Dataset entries
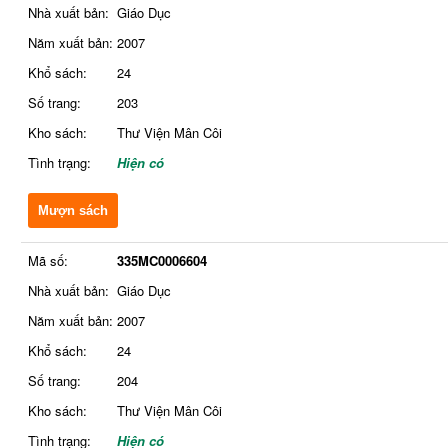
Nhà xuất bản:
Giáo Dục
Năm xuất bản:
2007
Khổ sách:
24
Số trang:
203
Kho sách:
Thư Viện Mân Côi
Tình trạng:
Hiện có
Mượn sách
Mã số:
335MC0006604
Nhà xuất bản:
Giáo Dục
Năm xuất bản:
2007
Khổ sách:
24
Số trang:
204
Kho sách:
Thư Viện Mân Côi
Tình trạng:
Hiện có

> _ASSIGNED TASK_: Pictures are to be omitted; set down the rest of the entries exactly as given.

> _ANSWER FOR THE TASK_:
Nhà xuất bản:
Giáo Dục
Năm xuất bản:
2007
Khổ sách:
24
Số trang:
203
Kho sách:
Thư Viện Mân Côi
Tình trạng:
Hiện có
Mượn sách
Mã số:
335MC0006604
Nhà xuất bản:
Giáo Dục
Năm xuất bản:
2007
Khổ sách:
24
Số trang:
204
Kho sách:
Thư Viện Mân Côi
Tình trạng:
Hiện có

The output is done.